# [Exercise instructions]
Pictures excluded, output the lines of the data below between the one holding "Protect your code with" and the one holding "021-33544619", inclusive, exactly as they stand.

(Page-level text extractions)
——————————
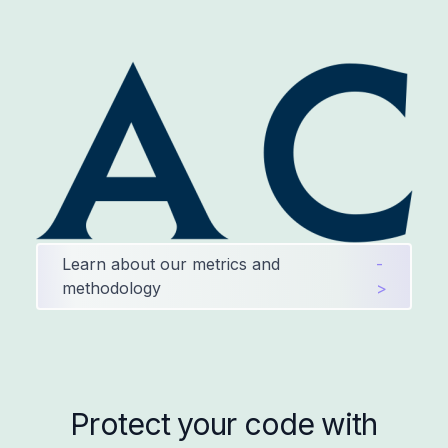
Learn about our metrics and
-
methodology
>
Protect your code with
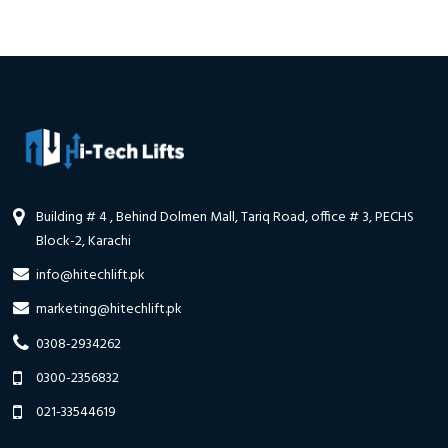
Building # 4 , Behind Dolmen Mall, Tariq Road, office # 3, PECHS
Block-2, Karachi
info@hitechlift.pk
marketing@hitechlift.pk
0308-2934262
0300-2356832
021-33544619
——————————
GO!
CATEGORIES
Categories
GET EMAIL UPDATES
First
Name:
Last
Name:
——————————
# [Exercise response]
Protect your code with
Building # 4 , Behind Dolmen Mall, Tariq Road, office # 3, PECHS
Block-2, Karachi
info@hitechlift.pk
marketing@hitechlift.pk
0308-2934262
0300-2356832
021-33544619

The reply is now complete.